SOCIAL AND SPIRITUAL LIFE IN EARLY CHINATOWN
Interior
of Chinese Joss House
Courtesy B.C. Archives: D-05668
Joss Houses
The nature of joss
houses can be a mystery to those of us steeped in
western philosophical and religious influences. While
the citizens of the day appear quick to dismiss this aspect of Chinese
life as idol worship, the joss houses seem to have served a social as
well as spiritual function. They were a way
for the Chinese to remain in touch with their culture and roots.

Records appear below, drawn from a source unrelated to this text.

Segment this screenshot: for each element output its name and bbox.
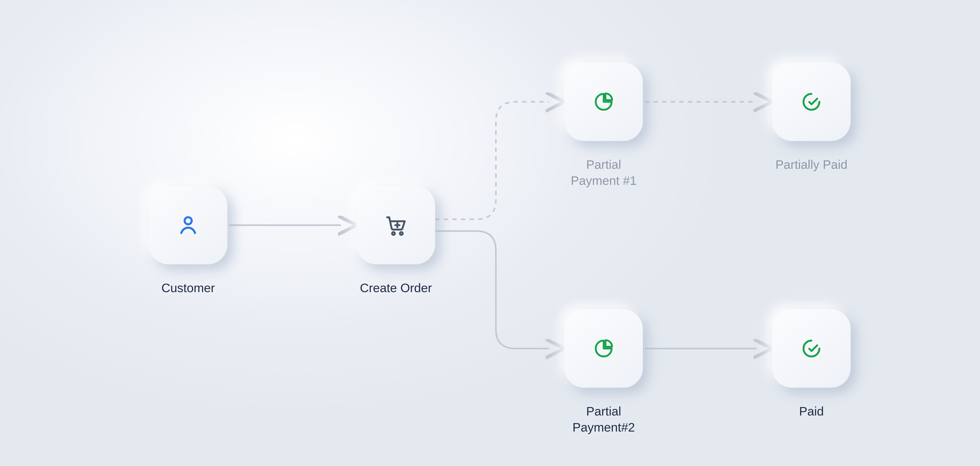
pie-icon [593,338,614,359]
node-paid [772,309,851,388]
svg-point-1 [392,232,395,235]
node-partially-paid [772,63,851,141]
label-create-order: Create Order [345,280,447,296]
label-paid: Paid [760,403,862,419]
node-partial-payment-1 [565,63,643,141]
svg-point-2 [400,232,403,235]
node-customer [149,186,228,264]
user-icon [177,213,200,237]
pie-icon [593,91,614,113]
node-create-order [357,186,435,264]
label-partially-paid: Partially Paid [760,157,862,173]
check-icon [801,91,822,113]
svg-point-0 [185,217,192,224]
node-partial-payment-2 [565,309,643,388]
cart-icon [384,213,408,237]
label-partial-payment-2: Partial Payment#2 [553,403,655,436]
edge-create-order-to-partial-1 [435,102,549,219]
label-customer: Customer [137,280,239,296]
check-icon [801,338,822,359]
edge-create-order-to-partial-2 [435,231,549,349]
label-partial-payment-1: Partial Payment #1 [553,157,655,189]
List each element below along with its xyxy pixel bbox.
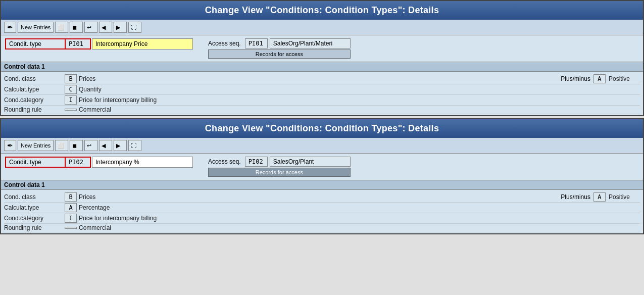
row-label: Calculat.type (4, 86, 65, 93)
row-label: Cond. class (4, 75, 65, 82)
panel-title: Change View "Conditions: Condition Types… (1, 1, 643, 20)
row-value: Percentage (79, 204, 110, 211)
data-row-1: Calculat.typeAPercentage (4, 203, 640, 213)
access-seq-section: Access seq.PI01SalesOrg/Plant/MateriReco… (208, 38, 351, 59)
plus-minus-value: Positive (609, 75, 630, 82)
access-seq-section: Access seq.PI02SalesOrg/PlantRecords for… (208, 157, 351, 177)
back-button-icon: ↩ (87, 24, 91, 31)
back-button-icon: ↩ (87, 142, 91, 149)
plus-minus-label: Plus/minus (561, 193, 590, 201)
row-value: Prices (79, 75, 95, 82)
access-seq-name: SalesOrg/Plant (270, 157, 351, 167)
row-label: Rounding rule (4, 106, 65, 113)
access-seq-row: Access seq.PI01SalesOrg/Plant/Materi (208, 38, 351, 48)
top-row: Condit. typePI02Intercompany %Access seq… (1, 154, 643, 178)
edit-icon-button[interactable]: ✒ (4, 140, 16, 151)
save-button-icon: ◼ (72, 24, 77, 31)
new-entries-button[interactable]: New Entries (18, 140, 54, 151)
plus-minus-section: Plus/minusAPositive (561, 192, 640, 202)
row-label: Calculat.type (4, 204, 65, 211)
condit-type-name[interactable]: Intercompany Price (92, 38, 193, 50)
records-for-access-button[interactable]: Records for access (208, 168, 351, 177)
row-label: Cond.category (4, 96, 65, 104)
row-code[interactable]: B (65, 74, 77, 83)
data-row-0: Cond. classBPricesPlus/minusAPositive (4, 74, 640, 84)
row-value: Commercial (79, 224, 111, 231)
data-row-3: Rounding ruleCommercial (4, 106, 640, 114)
new-entries-button[interactable]: New Entries (18, 22, 54, 33)
next-button-icon: ▶ (116, 142, 120, 149)
expand-button[interactable]: ⛶ (128, 22, 141, 33)
row-code[interactable]: I (65, 214, 77, 223)
condit-type-section: Condit. typePI02Intercompany % (5, 157, 193, 168)
access-seq-label: Access seq. (208, 158, 241, 165)
row-value: Quantity (79, 86, 102, 93)
copy-button[interactable]: ⬜ (55, 22, 68, 33)
row-label: Rounding rule (4, 224, 65, 231)
data-row-3: Rounding ruleCommercial (4, 224, 640, 232)
data-row-0: Cond. classBPricesPlus/minusAPositive (4, 192, 640, 203)
prev-button-icon: ◀ (102, 24, 106, 31)
records-for-access-button[interactable]: Records for access (208, 50, 351, 59)
condit-type-name[interactable]: Intercompany % (92, 157, 193, 168)
row-value: Prices (79, 193, 95, 201)
save-button-icon: ◼ (72, 142, 77, 149)
row-code[interactable]: I (65, 95, 77, 105)
copy-button-icon: ⬜ (58, 142, 65, 149)
data-row-2: Cond.categoryIPrice for intercompany bil… (4, 213, 640, 224)
row-label: Cond. class (4, 193, 65, 201)
data-row-2: Cond.categoryIPrice for intercompany bil… (4, 95, 640, 106)
toolbar: ✒New Entries⬜◼↩◀▶⛶ (1, 138, 643, 154)
condit-type-section: Condit. typePI01Intercompany Price (5, 38, 193, 50)
condit-type-code[interactable]: PI02 (66, 157, 91, 168)
control-data-header: Control data 1 (1, 62, 643, 72)
next-button[interactable]: ▶ (114, 22, 127, 33)
edit-icon-button[interactable]: ✒ (4, 22, 16, 33)
control-data-header: Control data 1 (1, 180, 643, 190)
access-seq-name: SalesOrg/Plant/Materi (270, 38, 351, 48)
expand-button[interactable]: ⛶ (128, 140, 141, 151)
data-row-1: Calculat.typeCQuantity (4, 84, 640, 95)
copy-button-icon: ⬜ (58, 24, 65, 31)
plus-minus-code[interactable]: A (593, 192, 606, 202)
access-seq-label: Access seq. (208, 40, 241, 47)
toolbar: ✒New Entries⬜◼↩◀▶⛶ (1, 20, 643, 35)
back-button[interactable]: ↩ (84, 140, 97, 151)
row-code[interactable] (65, 227, 77, 229)
data-grid: Cond. classBPricesPlus/minusAPositiveCal… (1, 191, 643, 233)
next-button-icon: ▶ (116, 24, 120, 31)
prev-button[interactable]: ◀ (99, 140, 112, 151)
access-seq-code[interactable]: PI01 (245, 38, 268, 48)
condit-type-label: Condit. type (5, 38, 66, 50)
access-seq-row: Access seq.PI02SalesOrg/Plant (208, 157, 351, 167)
copy-button[interactable]: ⬜ (55, 140, 68, 151)
save-button[interactable]: ◼ (70, 140, 83, 151)
panel-title: Change View "Conditions: Condition Types… (1, 119, 643, 138)
row-value: Price for intercompany billing (79, 96, 157, 104)
condit-type-label: Condit. type (5, 157, 66, 168)
row-value: Commercial (79, 106, 111, 113)
row-code[interactable]: C (65, 85, 77, 94)
row-code[interactable]: A (65, 203, 77, 212)
plus-minus-label: Plus/minus (561, 75, 590, 82)
expand-button-icon: ⛶ (131, 142, 136, 149)
panel-1: Change View "Conditions: Condition Types… (0, 0, 644, 116)
panel-2: Change View "Conditions: Condition Types… (0, 118, 644, 234)
back-button[interactable]: ↩ (84, 22, 97, 33)
row-value: Price for intercompany billing (79, 215, 157, 222)
plus-minus-value: Positive (609, 193, 630, 201)
top-row: Condit. typePI01Intercompany PriceAccess… (1, 35, 643, 60)
condit-type-code[interactable]: PI01 (66, 38, 91, 50)
plus-minus-section: Plus/minusAPositive (561, 74, 640, 83)
prev-button-icon: ◀ (102, 142, 106, 149)
plus-minus-code[interactable]: A (593, 74, 606, 83)
row-code[interactable]: B (65, 192, 77, 202)
save-button[interactable]: ◼ (70, 22, 83, 33)
prev-button[interactable]: ◀ (99, 22, 112, 33)
data-grid: Cond. classBPricesPlus/minusAPositiveCal… (1, 73, 643, 115)
row-label: Cond.category (4, 215, 65, 222)
expand-button-icon: ⛶ (131, 24, 136, 30)
row-code[interactable] (65, 109, 77, 111)
next-button[interactable]: ▶ (114, 140, 127, 151)
access-seq-code[interactable]: PI02 (245, 157, 268, 167)
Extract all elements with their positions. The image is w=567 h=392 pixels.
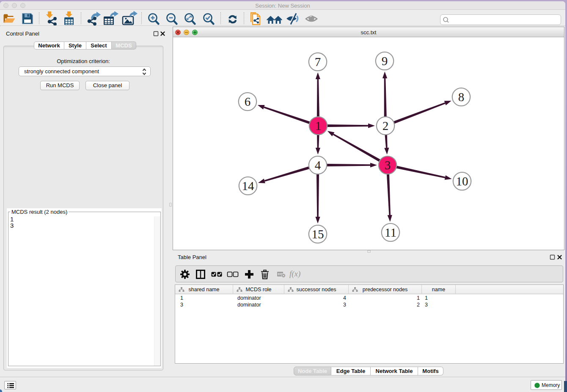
svg-text:2: 2 bbox=[383, 119, 389, 133]
svg-text:8: 8 bbox=[458, 90, 465, 104]
svg-text:7: 7 bbox=[315, 55, 321, 69]
svg-text:6: 6 bbox=[245, 95, 251, 108]
svg-text:14: 14 bbox=[242, 179, 255, 193]
svg-text:4: 4 bbox=[315, 158, 321, 172]
svg-text:15: 15 bbox=[312, 227, 324, 241]
svg-text:9: 9 bbox=[382, 54, 388, 68]
svg-text:3: 3 bbox=[385, 158, 391, 172]
svg-text:1: 1 bbox=[315, 119, 322, 133]
svg-text:11: 11 bbox=[385, 226, 396, 239]
svg-text:10: 10 bbox=[456, 174, 468, 188]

Many of the “joss houses” in Victoria were more like shrines for ancestors or
patron saints for the various tongs in the city.
Joss houses or
Chinese temples did not appear to attract much discussion or observation
amongst early Victoria’s white population, except perhaps to
serve as another excuse to label the Chinese as
“heathen.” Several of these structures can
be found on the 1885 Victoria fire insurance map, but coverage of them
in the newspapers of the day is scant.
These joss houses
were shrines for usually one god or saint-like individual, for whom
there would be a statue on display. I
hesitate to use the term “worship” as the act of observing these
individuals, as the Chinese religion is a complex hybrid of influences
from Taoism to legend and reverence for ones ancestry. However,
at the very least, the term “commemoration” seems appropriate.
The Colonist has a story
of how a “joss” statue was found in a Chinatown shop. The
observer, finding something familiar about the appearance of the statue,
queries the shopkeeper, and discovers that the statue is a
representation of Robert Beaven, Public
Works Commissoner at the time and who was briefly Premier of British
Columbia in the early 1880s.
While it is very
unlikely that a statue of “Joss Beaven” would end
up in a joss house, it does suggest that the concept of “worship” for
the Chinese was somewhat different than that of Western religions. The statue could have been intended as what
westerners would view as a glorified “thank you note” to Beaven for
permitting Chinese to gain employment through public works contracts.
Sources:
Daily British Colonist, 21 March 1878.
Lai, Cheun-Yan David, Chinatown
the Forbidden City, Orca, Victoria, 1991.